• [Assigned task]: Each line from the one containing "Find right heart" to the last line of the listing below is to be duplicated exactly, and no picture is to be carried over.

Extracted information section start

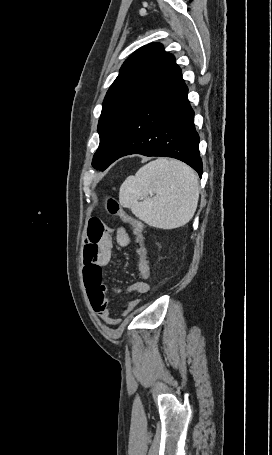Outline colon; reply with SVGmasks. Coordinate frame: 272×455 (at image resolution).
<instances>
[{"label":"colon","mask_w":272,"mask_h":455,"mask_svg":"<svg viewBox=\"0 0 272 455\" xmlns=\"http://www.w3.org/2000/svg\"><path fill=\"white\" fill-rule=\"evenodd\" d=\"M107 209L110 214L119 215L123 221L128 223L132 229L133 233L136 236V240L138 242V271L139 276L142 281H148L150 277V264L147 256V250L144 246V238H143V224L138 219L134 218L127 212L121 209L120 205L115 200H108L107 202Z\"/></svg>","instance_id":"1"}]
</instances>
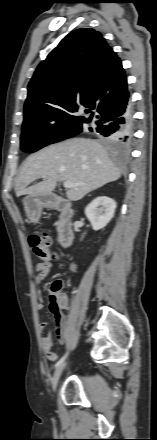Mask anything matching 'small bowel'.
<instances>
[{
    "mask_svg": "<svg viewBox=\"0 0 157 440\" xmlns=\"http://www.w3.org/2000/svg\"><path fill=\"white\" fill-rule=\"evenodd\" d=\"M37 275V283L42 282L51 271V264L49 262H39L36 264ZM44 305L42 302L37 304V310H42ZM50 312L53 315L54 323H55V334L60 343H63L65 340V332H66V317L60 311V309H52L50 308ZM48 324L46 322H41L39 324V329L41 332L47 328ZM41 345L44 351L45 356L51 361L54 362L58 359V354L55 353L52 349V335L48 333L41 337Z\"/></svg>",
    "mask_w": 157,
    "mask_h": 440,
    "instance_id": "obj_1",
    "label": "small bowel"
}]
</instances>
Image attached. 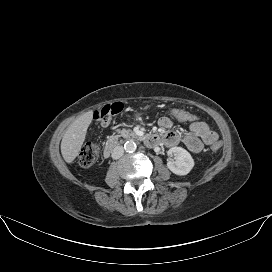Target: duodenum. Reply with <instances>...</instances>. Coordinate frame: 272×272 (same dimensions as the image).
I'll use <instances>...</instances> for the list:
<instances>
[{
	"label": "duodenum",
	"mask_w": 272,
	"mask_h": 272,
	"mask_svg": "<svg viewBox=\"0 0 272 272\" xmlns=\"http://www.w3.org/2000/svg\"><path fill=\"white\" fill-rule=\"evenodd\" d=\"M135 137V136H133ZM144 141L154 147L157 146L160 142V138L157 134H148L146 136H144ZM118 145V139L117 138H111L109 139L103 149V156L104 157H109L111 155V153L113 152V150L116 148V146Z\"/></svg>",
	"instance_id": "obj_1"
}]
</instances>
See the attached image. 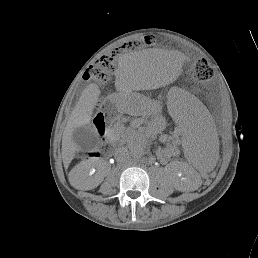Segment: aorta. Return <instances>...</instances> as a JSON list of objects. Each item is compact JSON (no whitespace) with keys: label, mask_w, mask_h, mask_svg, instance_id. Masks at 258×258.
I'll return each mask as SVG.
<instances>
[{"label":"aorta","mask_w":258,"mask_h":258,"mask_svg":"<svg viewBox=\"0 0 258 258\" xmlns=\"http://www.w3.org/2000/svg\"><path fill=\"white\" fill-rule=\"evenodd\" d=\"M132 155L134 158L139 159L142 156V152L139 150H133Z\"/></svg>","instance_id":"aorta-1"}]
</instances>
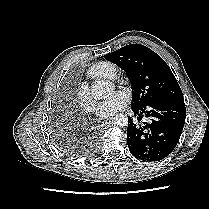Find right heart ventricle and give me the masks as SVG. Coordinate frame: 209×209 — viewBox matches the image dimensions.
Returning <instances> with one entry per match:
<instances>
[{
    "mask_svg": "<svg viewBox=\"0 0 209 209\" xmlns=\"http://www.w3.org/2000/svg\"><path fill=\"white\" fill-rule=\"evenodd\" d=\"M116 74V65L108 61L94 63L87 70V76L95 80L112 79Z\"/></svg>",
    "mask_w": 209,
    "mask_h": 209,
    "instance_id": "obj_1",
    "label": "right heart ventricle"
}]
</instances>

Extracted information section end

• [Your solution]:
Find right heart ventricle and give me the masks as SVG. Coordinate frame: 209×209 — viewBox matches the image dimensions.
Returning <instances> with one entry per match:
<instances>
[{
    "mask_svg": "<svg viewBox=\"0 0 209 209\" xmlns=\"http://www.w3.org/2000/svg\"><path fill=\"white\" fill-rule=\"evenodd\" d=\"M116 74V65L108 61L94 63L87 70V76L95 80L112 79Z\"/></svg>",
    "mask_w": 209,
    "mask_h": 209,
    "instance_id": "obj_1",
    "label": "right heart ventricle"
}]
</instances>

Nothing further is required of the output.